Saturday, September 07, 2013

The Week that Was


Today begins our second week at the ranch and, man, whadda week ...especially as concerns La Quinta (the garden.)  I'm not sure how all of you will feel about a gardening blog just as autumn is settling upon the Northern Hemisphere, but it crunch time here for getting everything into place for the "last frost date" of November 1st.

Gardeners, both active and wannabe, should dig it, I think.  Maybe you missed your chance to garden this year ...or maybe you were so wonderfully successful that the autumn colors are giving you the blues right now.  Then again, your garden may have failed miserably and these posts could have you cheering me on ...or laughing hysterically at my doomed attempts and wasted efforts.

See!  Something for everybody!

The ranching goes on, of course, and this is actually a very busy part of the year for that.  Our gaucho Cristian and I and both of our wives are on 24 hour call as 400 mommy cows give birth all over our spread.  Usually, there is nothing more to that than watching the miracle of birth and oooohing and awwwing at the baby animals.

Occasionally, however, a first-time mommy will have trouble and need assistance.  Sometimes a newborn will be rejected by the mother and we'll all be in for a shift of bottle feeding if we can't find another mother to take him in (rare, but it happens!)  There are as well, caesarian sections that must be performed by our vet ...and he tells me that for some strange reason he has never performed so many as he has this year.
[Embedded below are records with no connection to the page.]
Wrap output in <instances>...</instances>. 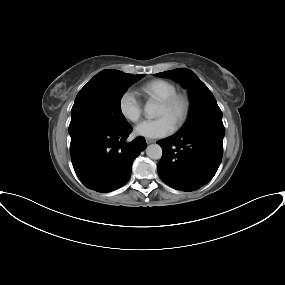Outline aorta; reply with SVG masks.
<instances>
[{"mask_svg":"<svg viewBox=\"0 0 285 285\" xmlns=\"http://www.w3.org/2000/svg\"><path fill=\"white\" fill-rule=\"evenodd\" d=\"M148 117L153 118L158 115V105L148 101L144 108ZM146 154L149 158L158 160L162 157V148L158 144H151L146 148Z\"/></svg>","mask_w":285,"mask_h":285,"instance_id":"obj_1","label":"aorta"}]
</instances>
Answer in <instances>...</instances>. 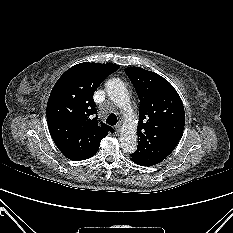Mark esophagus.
Wrapping results in <instances>:
<instances>
[{"mask_svg": "<svg viewBox=\"0 0 233 233\" xmlns=\"http://www.w3.org/2000/svg\"><path fill=\"white\" fill-rule=\"evenodd\" d=\"M120 131H121V124L119 123V124H117V125L115 126V132H116L117 134H119Z\"/></svg>", "mask_w": 233, "mask_h": 233, "instance_id": "1", "label": "esophagus"}]
</instances>
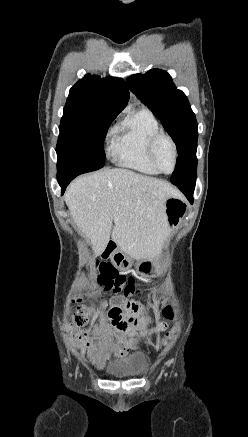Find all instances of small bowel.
<instances>
[{
	"instance_id": "c3829d8e",
	"label": "small bowel",
	"mask_w": 248,
	"mask_h": 437,
	"mask_svg": "<svg viewBox=\"0 0 248 437\" xmlns=\"http://www.w3.org/2000/svg\"><path fill=\"white\" fill-rule=\"evenodd\" d=\"M113 305L106 307L112 326L120 333L116 338L114 353L117 356H125L129 351L136 347L134 342L137 336H147L160 330V327H138L142 325V320L137 317L140 312V304L135 301H128L127 294H112ZM96 329L91 332L79 334L85 346H89L88 338L96 333Z\"/></svg>"
}]
</instances>
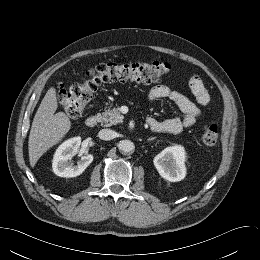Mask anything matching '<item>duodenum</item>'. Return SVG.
<instances>
[{"instance_id": "1", "label": "duodenum", "mask_w": 260, "mask_h": 260, "mask_svg": "<svg viewBox=\"0 0 260 260\" xmlns=\"http://www.w3.org/2000/svg\"><path fill=\"white\" fill-rule=\"evenodd\" d=\"M100 118L97 115H92L89 116L86 120H85V126L88 128H93L97 125V123L99 122Z\"/></svg>"}]
</instances>
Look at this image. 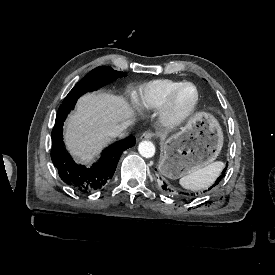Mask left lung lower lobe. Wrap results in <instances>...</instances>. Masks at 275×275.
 <instances>
[{
    "label": "left lung lower lobe",
    "instance_id": "0a47b994",
    "mask_svg": "<svg viewBox=\"0 0 275 275\" xmlns=\"http://www.w3.org/2000/svg\"><path fill=\"white\" fill-rule=\"evenodd\" d=\"M226 168L222 171V174L217 178V180L215 181V183L210 188H208V190H211L212 188H214L222 180V178L225 176ZM161 187L165 191H170V189L168 188V185L165 182H163L161 184ZM205 191H207V190H205Z\"/></svg>",
    "mask_w": 275,
    "mask_h": 275
}]
</instances>
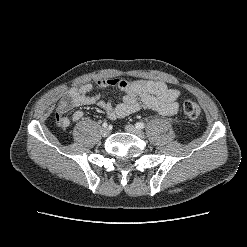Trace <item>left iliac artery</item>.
<instances>
[{
  "label": "left iliac artery",
  "instance_id": "44dca946",
  "mask_svg": "<svg viewBox=\"0 0 247 247\" xmlns=\"http://www.w3.org/2000/svg\"><path fill=\"white\" fill-rule=\"evenodd\" d=\"M135 127L138 129H144L145 128V124L143 122H137L135 124Z\"/></svg>",
  "mask_w": 247,
  "mask_h": 247
}]
</instances>
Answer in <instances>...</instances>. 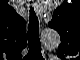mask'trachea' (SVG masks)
<instances>
[{"label": "trachea", "instance_id": "trachea-1", "mask_svg": "<svg viewBox=\"0 0 80 60\" xmlns=\"http://www.w3.org/2000/svg\"><path fill=\"white\" fill-rule=\"evenodd\" d=\"M29 54L33 56L41 55V42L39 39V22L34 9L30 8V20L28 25Z\"/></svg>", "mask_w": 80, "mask_h": 60}]
</instances>
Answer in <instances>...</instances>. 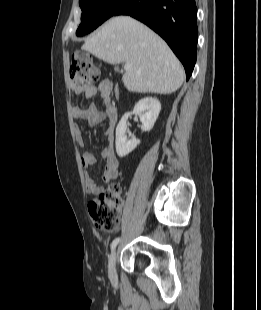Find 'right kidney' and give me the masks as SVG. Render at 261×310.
<instances>
[{
    "label": "right kidney",
    "instance_id": "1",
    "mask_svg": "<svg viewBox=\"0 0 261 310\" xmlns=\"http://www.w3.org/2000/svg\"><path fill=\"white\" fill-rule=\"evenodd\" d=\"M161 110V104L158 99L146 97L136 103L132 112L125 113L116 127V152L119 157H124L132 152L140 140L136 138L128 139L126 135L127 120L132 114L139 115L142 123V131H150Z\"/></svg>",
    "mask_w": 261,
    "mask_h": 310
}]
</instances>
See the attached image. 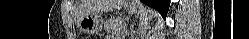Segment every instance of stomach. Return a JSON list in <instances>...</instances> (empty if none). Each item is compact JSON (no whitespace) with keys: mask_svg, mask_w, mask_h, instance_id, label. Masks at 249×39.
<instances>
[{"mask_svg":"<svg viewBox=\"0 0 249 39\" xmlns=\"http://www.w3.org/2000/svg\"><path fill=\"white\" fill-rule=\"evenodd\" d=\"M138 3L127 6V10L130 13H135L138 11ZM80 29L86 34H95L102 30L103 20L99 12H94L85 15L81 18L79 22Z\"/></svg>","mask_w":249,"mask_h":39,"instance_id":"0dacf381","label":"stomach"}]
</instances>
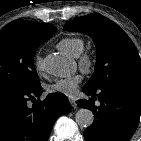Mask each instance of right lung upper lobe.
I'll list each match as a JSON object with an SVG mask.
<instances>
[{
    "label": "right lung upper lobe",
    "mask_w": 141,
    "mask_h": 141,
    "mask_svg": "<svg viewBox=\"0 0 141 141\" xmlns=\"http://www.w3.org/2000/svg\"><path fill=\"white\" fill-rule=\"evenodd\" d=\"M13 22H18V23L25 24V25H27L29 27H32V28H34L36 30L42 31L44 33H47L48 35H51V36L56 31L55 27L46 26V25L39 24V23L32 22V21L16 20V21H13Z\"/></svg>",
    "instance_id": "cb5924a9"
}]
</instances>
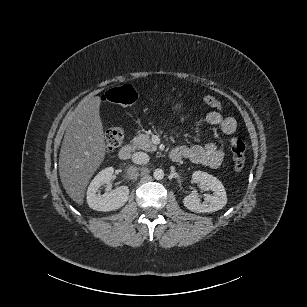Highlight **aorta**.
Listing matches in <instances>:
<instances>
[{
    "mask_svg": "<svg viewBox=\"0 0 307 307\" xmlns=\"http://www.w3.org/2000/svg\"><path fill=\"white\" fill-rule=\"evenodd\" d=\"M164 171L160 168L154 170L153 176L156 180H161L164 178Z\"/></svg>",
    "mask_w": 307,
    "mask_h": 307,
    "instance_id": "aorta-1",
    "label": "aorta"
}]
</instances>
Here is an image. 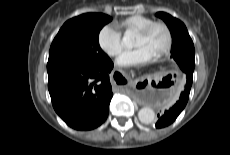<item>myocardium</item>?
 Returning <instances> with one entry per match:
<instances>
[{
	"label": "myocardium",
	"mask_w": 230,
	"mask_h": 155,
	"mask_svg": "<svg viewBox=\"0 0 230 155\" xmlns=\"http://www.w3.org/2000/svg\"><path fill=\"white\" fill-rule=\"evenodd\" d=\"M156 27L163 28L166 32V35H167V42H166L165 47L163 48V50L159 54H157L155 56V59H160V58H163V57L167 56L168 54H170L172 47H173L174 38H173V33H172L170 26L163 21H154V22L150 23L149 25H147L146 27H144L143 29H141L140 31H138L137 35L142 36V37H146Z\"/></svg>",
	"instance_id": "myocardium-1"
}]
</instances>
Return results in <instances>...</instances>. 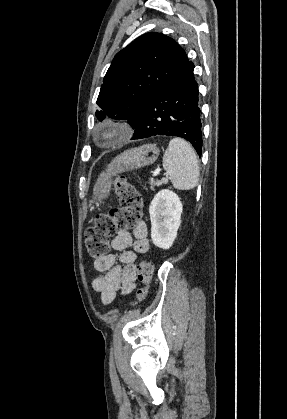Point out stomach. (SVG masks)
Wrapping results in <instances>:
<instances>
[{
	"label": "stomach",
	"instance_id": "0dacf381",
	"mask_svg": "<svg viewBox=\"0 0 287 419\" xmlns=\"http://www.w3.org/2000/svg\"><path fill=\"white\" fill-rule=\"evenodd\" d=\"M159 152L160 150L156 144H145L118 155L98 176L93 188L94 200L101 202L108 197L112 179L115 176L154 163L158 158Z\"/></svg>",
	"mask_w": 287,
	"mask_h": 419
}]
</instances>
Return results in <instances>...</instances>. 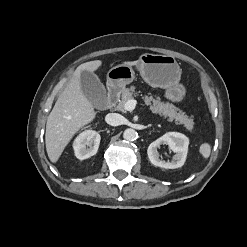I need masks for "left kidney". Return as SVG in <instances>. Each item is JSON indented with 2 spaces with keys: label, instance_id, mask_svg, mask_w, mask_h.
Returning <instances> with one entry per match:
<instances>
[{
  "label": "left kidney",
  "instance_id": "1",
  "mask_svg": "<svg viewBox=\"0 0 247 247\" xmlns=\"http://www.w3.org/2000/svg\"><path fill=\"white\" fill-rule=\"evenodd\" d=\"M162 144L168 145L175 153L171 162L160 160L157 148ZM188 145L189 139L184 134L168 132L149 145L147 154L153 165L165 169H175L184 165L188 152Z\"/></svg>",
  "mask_w": 247,
  "mask_h": 247
}]
</instances>
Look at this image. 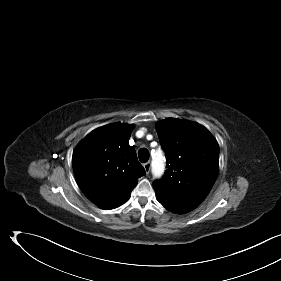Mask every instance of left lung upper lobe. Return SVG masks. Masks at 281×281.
<instances>
[{"mask_svg": "<svg viewBox=\"0 0 281 281\" xmlns=\"http://www.w3.org/2000/svg\"><path fill=\"white\" fill-rule=\"evenodd\" d=\"M166 153L167 170L153 187L156 198L199 205L208 195L219 172V146L202 125L169 118L156 126Z\"/></svg>", "mask_w": 281, "mask_h": 281, "instance_id": "obj_1", "label": "left lung upper lobe"}]
</instances>
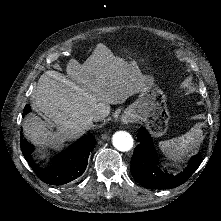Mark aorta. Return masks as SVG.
<instances>
[{
    "label": "aorta",
    "mask_w": 221,
    "mask_h": 221,
    "mask_svg": "<svg viewBox=\"0 0 221 221\" xmlns=\"http://www.w3.org/2000/svg\"><path fill=\"white\" fill-rule=\"evenodd\" d=\"M112 142L113 146L119 151H129L134 144L132 136L126 131L115 132Z\"/></svg>",
    "instance_id": "1"
}]
</instances>
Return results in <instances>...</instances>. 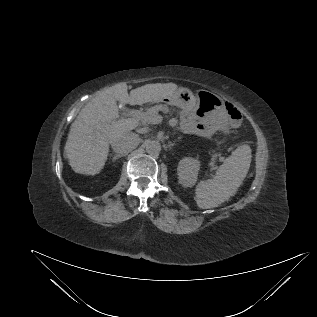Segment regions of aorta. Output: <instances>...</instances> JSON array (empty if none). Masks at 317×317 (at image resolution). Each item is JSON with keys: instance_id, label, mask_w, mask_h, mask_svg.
Returning <instances> with one entry per match:
<instances>
[{"instance_id": "obj_1", "label": "aorta", "mask_w": 317, "mask_h": 317, "mask_svg": "<svg viewBox=\"0 0 317 317\" xmlns=\"http://www.w3.org/2000/svg\"><path fill=\"white\" fill-rule=\"evenodd\" d=\"M146 152L152 156H158L161 151V144L156 140H147L145 143Z\"/></svg>"}]
</instances>
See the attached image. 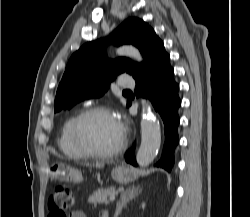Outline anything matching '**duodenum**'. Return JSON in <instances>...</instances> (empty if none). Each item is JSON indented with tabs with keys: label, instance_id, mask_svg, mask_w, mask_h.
Here are the masks:
<instances>
[{
	"label": "duodenum",
	"instance_id": "obj_1",
	"mask_svg": "<svg viewBox=\"0 0 250 217\" xmlns=\"http://www.w3.org/2000/svg\"><path fill=\"white\" fill-rule=\"evenodd\" d=\"M108 216H109V214H108L107 211H102V212L100 213V217H108Z\"/></svg>",
	"mask_w": 250,
	"mask_h": 217
}]
</instances>
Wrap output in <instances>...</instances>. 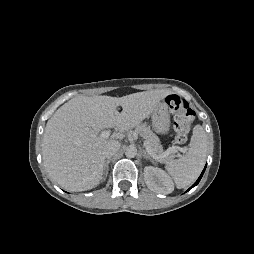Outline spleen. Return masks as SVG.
Wrapping results in <instances>:
<instances>
[{
  "label": "spleen",
  "mask_w": 254,
  "mask_h": 254,
  "mask_svg": "<svg viewBox=\"0 0 254 254\" xmlns=\"http://www.w3.org/2000/svg\"><path fill=\"white\" fill-rule=\"evenodd\" d=\"M207 144V135L203 127L196 125L193 128L188 152L166 166L177 188L187 187L199 176L206 161Z\"/></svg>",
  "instance_id": "obj_1"
}]
</instances>
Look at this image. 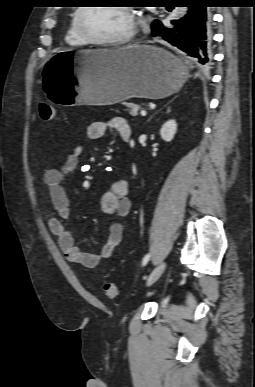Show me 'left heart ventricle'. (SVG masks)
Masks as SVG:
<instances>
[{
    "label": "left heart ventricle",
    "mask_w": 255,
    "mask_h": 387,
    "mask_svg": "<svg viewBox=\"0 0 255 387\" xmlns=\"http://www.w3.org/2000/svg\"><path fill=\"white\" fill-rule=\"evenodd\" d=\"M86 30L98 39H116L129 32L130 16L119 7H91L83 14Z\"/></svg>",
    "instance_id": "obj_1"
}]
</instances>
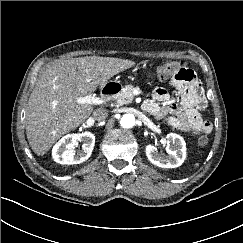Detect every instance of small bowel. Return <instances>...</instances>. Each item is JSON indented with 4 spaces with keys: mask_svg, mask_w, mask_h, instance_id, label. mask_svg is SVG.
<instances>
[{
    "mask_svg": "<svg viewBox=\"0 0 243 243\" xmlns=\"http://www.w3.org/2000/svg\"><path fill=\"white\" fill-rule=\"evenodd\" d=\"M171 85L180 96L179 103H170V95L164 88H156L144 109L157 119L167 118L168 123L181 131L194 135L209 134L212 124L201 117L206 107L202 86L193 71L185 80L172 79Z\"/></svg>",
    "mask_w": 243,
    "mask_h": 243,
    "instance_id": "obj_1",
    "label": "small bowel"
}]
</instances>
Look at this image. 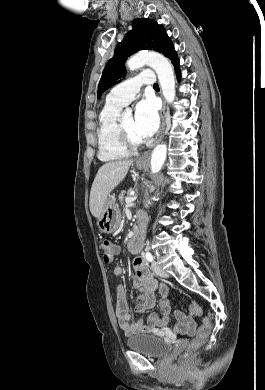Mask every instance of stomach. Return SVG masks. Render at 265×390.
I'll use <instances>...</instances> for the list:
<instances>
[{
  "instance_id": "stomach-1",
  "label": "stomach",
  "mask_w": 265,
  "mask_h": 390,
  "mask_svg": "<svg viewBox=\"0 0 265 390\" xmlns=\"http://www.w3.org/2000/svg\"><path fill=\"white\" fill-rule=\"evenodd\" d=\"M145 163H136L138 169H143ZM121 221V212L112 196H109L101 215L97 218V226L102 233L110 234L115 232Z\"/></svg>"
}]
</instances>
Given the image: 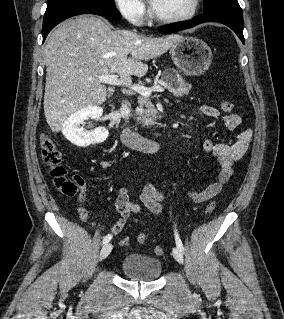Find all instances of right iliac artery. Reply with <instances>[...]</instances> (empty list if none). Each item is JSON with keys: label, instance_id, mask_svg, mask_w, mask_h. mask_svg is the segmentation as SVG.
<instances>
[{"label": "right iliac artery", "instance_id": "obj_1", "mask_svg": "<svg viewBox=\"0 0 284 319\" xmlns=\"http://www.w3.org/2000/svg\"><path fill=\"white\" fill-rule=\"evenodd\" d=\"M111 238H112L111 234L106 235L103 239V244L108 243L111 240Z\"/></svg>", "mask_w": 284, "mask_h": 319}]
</instances>
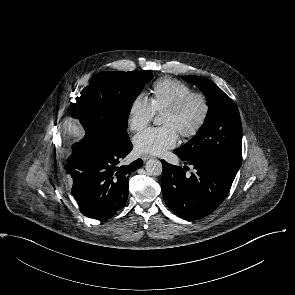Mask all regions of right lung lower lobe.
<instances>
[{
  "label": "right lung lower lobe",
  "instance_id": "obj_1",
  "mask_svg": "<svg viewBox=\"0 0 295 295\" xmlns=\"http://www.w3.org/2000/svg\"><path fill=\"white\" fill-rule=\"evenodd\" d=\"M132 148L130 139L115 144L93 133L85 134L73 145L64 168L83 215L102 222L125 206L129 176L143 165L141 159L129 165L119 164Z\"/></svg>",
  "mask_w": 295,
  "mask_h": 295
}]
</instances>
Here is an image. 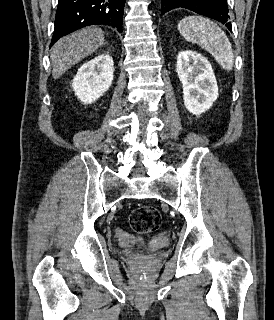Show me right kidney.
Returning <instances> with one entry per match:
<instances>
[{"label": "right kidney", "instance_id": "1", "mask_svg": "<svg viewBox=\"0 0 274 320\" xmlns=\"http://www.w3.org/2000/svg\"><path fill=\"white\" fill-rule=\"evenodd\" d=\"M113 78V58L109 54H99L79 68L72 80L73 92L83 104H93L109 90Z\"/></svg>", "mask_w": 274, "mask_h": 320}]
</instances>
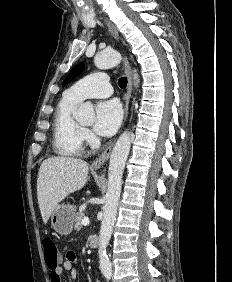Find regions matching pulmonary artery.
<instances>
[{
	"mask_svg": "<svg viewBox=\"0 0 232 282\" xmlns=\"http://www.w3.org/2000/svg\"><path fill=\"white\" fill-rule=\"evenodd\" d=\"M66 93L81 101L85 98L109 97L113 93V88L109 82L108 75L104 72H97L76 82Z\"/></svg>",
	"mask_w": 232,
	"mask_h": 282,
	"instance_id": "obj_1",
	"label": "pulmonary artery"
}]
</instances>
There is also general maintenance and improvements that pop-up and must be performed right away ...but mostly, this time of year is for gardening and helping mommies give birth.

As gauchos generally loathe gardening (Cristian has already referred to my works as "prison labor,") my time will be devoted more to the garden.

And what a monster.  Inside a beautifully constructed Argentine cattle fence, is a plantable area of 45 x 78 feet. About half was under cultivation last year ...and we did pretty well with okra and greens and eeespecially tomatoes!  The other stuff ...not so much.  Weeds and bugs and neglect on our part when we were called away to Buenos Aires City for a couple of prolonged periods.

So this year, we're taking what we learned, stuff that I've read about, and trying to get a jump on spring so as to have a longer growing season.

I even invented a thing or two that you may enjoy.

Long days of lots of work are putting a crimp in my blogging ...but it's spring, after all, and rainy days like today will allow me to put my new communications rig through its paces.  I'll probably write a little about that, too.  It's a little on the laughable side ...but as you can see, it makes possible blogging from the old ranch house with no electricity and no internet!